(-)-stepholidine: a dopamine receptor antagonist shows agonistic effect on rotational behavior in 6-hydroxydopamine-lesioned rats.

(-)-Stepholidine ((-)-SPD), a well demonstrated dopamine (DA) receptor antagonist in normal rats, could markedly induce contralateral rotational behavior in 6-hydroxydopamine (6-OHDA)-lesioned rats. This peculiar behavioral action of (-)-SPD, proposed to be an agonistic action on DA receptors, was further studied in this paper. The rotational behavior challenged by (-)-SPD (4 mg.kg-1, ip) or SKF-38393 (selective D1 agonist) had a gradually progressive process with a long latent period and a plateau response after 56-67 postlesion days.
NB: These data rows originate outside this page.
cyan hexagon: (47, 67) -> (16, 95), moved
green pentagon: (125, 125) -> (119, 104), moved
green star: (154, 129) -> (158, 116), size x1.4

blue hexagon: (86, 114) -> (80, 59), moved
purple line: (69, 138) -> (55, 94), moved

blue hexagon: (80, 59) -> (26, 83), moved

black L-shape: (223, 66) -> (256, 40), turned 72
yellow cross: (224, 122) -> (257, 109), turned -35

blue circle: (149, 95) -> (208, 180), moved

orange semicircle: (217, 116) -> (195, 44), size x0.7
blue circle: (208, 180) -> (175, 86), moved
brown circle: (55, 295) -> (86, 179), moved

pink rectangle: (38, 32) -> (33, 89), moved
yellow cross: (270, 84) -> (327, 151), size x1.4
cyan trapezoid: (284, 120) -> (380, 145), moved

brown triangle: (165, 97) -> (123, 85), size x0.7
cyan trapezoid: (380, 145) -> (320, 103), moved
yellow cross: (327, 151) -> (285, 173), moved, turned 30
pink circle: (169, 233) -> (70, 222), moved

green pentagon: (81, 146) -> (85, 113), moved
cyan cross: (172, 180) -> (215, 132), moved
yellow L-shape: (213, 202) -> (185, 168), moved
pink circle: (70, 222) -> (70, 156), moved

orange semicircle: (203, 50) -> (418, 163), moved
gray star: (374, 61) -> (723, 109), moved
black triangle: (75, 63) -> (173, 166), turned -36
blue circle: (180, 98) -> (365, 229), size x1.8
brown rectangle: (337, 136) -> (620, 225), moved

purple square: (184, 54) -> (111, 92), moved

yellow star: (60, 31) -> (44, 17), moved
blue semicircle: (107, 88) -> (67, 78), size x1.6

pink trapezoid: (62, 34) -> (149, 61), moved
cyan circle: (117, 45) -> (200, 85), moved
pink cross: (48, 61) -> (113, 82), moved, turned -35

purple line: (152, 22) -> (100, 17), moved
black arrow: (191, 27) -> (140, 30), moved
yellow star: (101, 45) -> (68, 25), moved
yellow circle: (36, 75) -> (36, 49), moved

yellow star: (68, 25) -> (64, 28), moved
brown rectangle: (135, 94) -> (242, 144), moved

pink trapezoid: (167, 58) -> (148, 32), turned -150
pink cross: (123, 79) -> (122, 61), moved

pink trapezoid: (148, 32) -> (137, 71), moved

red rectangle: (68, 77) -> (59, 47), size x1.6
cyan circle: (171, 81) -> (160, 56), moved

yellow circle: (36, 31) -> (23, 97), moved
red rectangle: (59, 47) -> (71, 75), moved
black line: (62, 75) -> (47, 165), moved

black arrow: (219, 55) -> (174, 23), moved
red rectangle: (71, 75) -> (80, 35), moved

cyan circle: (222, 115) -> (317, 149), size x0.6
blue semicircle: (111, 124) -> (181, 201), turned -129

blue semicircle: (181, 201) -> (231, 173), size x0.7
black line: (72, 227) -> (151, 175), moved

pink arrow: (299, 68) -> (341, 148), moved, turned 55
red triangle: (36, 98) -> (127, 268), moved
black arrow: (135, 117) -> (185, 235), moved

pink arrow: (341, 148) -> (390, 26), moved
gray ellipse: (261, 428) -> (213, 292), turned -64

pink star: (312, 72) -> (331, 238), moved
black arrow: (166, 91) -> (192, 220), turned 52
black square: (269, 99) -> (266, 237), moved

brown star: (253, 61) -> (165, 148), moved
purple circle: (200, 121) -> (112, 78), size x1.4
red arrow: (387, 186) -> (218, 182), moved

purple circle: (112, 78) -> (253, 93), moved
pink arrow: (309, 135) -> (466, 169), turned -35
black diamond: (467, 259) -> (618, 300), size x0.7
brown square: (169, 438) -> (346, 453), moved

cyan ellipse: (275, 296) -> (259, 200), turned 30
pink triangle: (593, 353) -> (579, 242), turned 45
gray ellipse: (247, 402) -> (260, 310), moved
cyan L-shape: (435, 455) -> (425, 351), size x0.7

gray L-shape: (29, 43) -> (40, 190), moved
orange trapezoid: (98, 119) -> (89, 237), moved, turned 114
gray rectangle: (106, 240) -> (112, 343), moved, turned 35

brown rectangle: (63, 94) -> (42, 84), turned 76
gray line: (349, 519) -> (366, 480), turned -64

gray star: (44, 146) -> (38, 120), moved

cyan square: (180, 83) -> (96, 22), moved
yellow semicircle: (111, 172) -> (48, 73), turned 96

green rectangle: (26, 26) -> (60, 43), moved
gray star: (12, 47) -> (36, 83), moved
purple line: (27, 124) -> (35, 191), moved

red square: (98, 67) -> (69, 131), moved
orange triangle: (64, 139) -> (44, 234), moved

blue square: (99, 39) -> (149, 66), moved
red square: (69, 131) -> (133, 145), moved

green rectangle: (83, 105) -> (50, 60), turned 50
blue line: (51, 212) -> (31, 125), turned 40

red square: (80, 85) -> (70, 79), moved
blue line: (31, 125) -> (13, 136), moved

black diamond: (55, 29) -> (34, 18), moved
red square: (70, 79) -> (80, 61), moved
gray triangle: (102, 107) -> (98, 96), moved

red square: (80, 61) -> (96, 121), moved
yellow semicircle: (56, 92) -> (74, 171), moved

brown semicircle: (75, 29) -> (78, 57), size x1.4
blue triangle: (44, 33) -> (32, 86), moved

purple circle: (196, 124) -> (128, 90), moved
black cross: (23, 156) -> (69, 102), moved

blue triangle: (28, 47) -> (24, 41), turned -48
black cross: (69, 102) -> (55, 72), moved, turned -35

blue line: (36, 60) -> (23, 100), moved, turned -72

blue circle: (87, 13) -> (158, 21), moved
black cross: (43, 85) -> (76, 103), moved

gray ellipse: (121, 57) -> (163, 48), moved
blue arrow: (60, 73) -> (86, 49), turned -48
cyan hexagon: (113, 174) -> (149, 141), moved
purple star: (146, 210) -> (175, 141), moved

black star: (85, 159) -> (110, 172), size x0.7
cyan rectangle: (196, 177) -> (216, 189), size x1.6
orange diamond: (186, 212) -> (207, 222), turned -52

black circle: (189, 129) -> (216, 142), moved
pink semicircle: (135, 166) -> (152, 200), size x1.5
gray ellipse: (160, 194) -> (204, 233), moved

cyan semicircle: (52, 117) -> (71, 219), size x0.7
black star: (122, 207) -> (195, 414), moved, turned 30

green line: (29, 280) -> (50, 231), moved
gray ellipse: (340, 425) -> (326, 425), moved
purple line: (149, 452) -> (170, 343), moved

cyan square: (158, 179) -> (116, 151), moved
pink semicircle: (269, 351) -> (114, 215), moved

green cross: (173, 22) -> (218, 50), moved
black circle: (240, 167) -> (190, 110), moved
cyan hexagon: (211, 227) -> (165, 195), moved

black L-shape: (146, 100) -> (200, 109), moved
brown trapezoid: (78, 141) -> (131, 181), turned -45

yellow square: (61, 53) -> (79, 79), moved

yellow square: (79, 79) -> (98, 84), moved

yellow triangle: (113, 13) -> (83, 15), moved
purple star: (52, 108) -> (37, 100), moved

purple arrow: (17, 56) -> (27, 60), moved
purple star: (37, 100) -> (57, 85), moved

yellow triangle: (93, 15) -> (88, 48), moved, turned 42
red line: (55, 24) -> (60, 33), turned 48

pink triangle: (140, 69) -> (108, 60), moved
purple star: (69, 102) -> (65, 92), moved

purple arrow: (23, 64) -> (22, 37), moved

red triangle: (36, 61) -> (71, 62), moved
On the contrary, the action of apomorphine (APO) or D2 selective agonist N-0347, had a short latent period and a plateau response after d 21 of postlesion. In the latent period of rotation, (-)-SPD (4 mg.kg-1) was primed by pretreatment of APO (0.2 mg.kg-1, ip). In the period of steady contralateral rotation, a dose-dependent action of (-)-SPD was found in a range of 0.5-8 mg.kg-1 and a linear correlation (r = 0.77, P less than 0.01) between the rotation induced by (-)-SPD (4 mg.kg-1) and by APO (0.2 mg.kg-1) was also shown. These results suggest that the agonistic effect of (-)-SPD on rotation behavior in 6-OHDA-lesioned rats resembles that of D1 agonist SKF-38393. Taken together, the dual actions of (-)-SPD, antagonistic on normosensitive DA receptors and agonistic on supersensitive DA receptors, were proposed.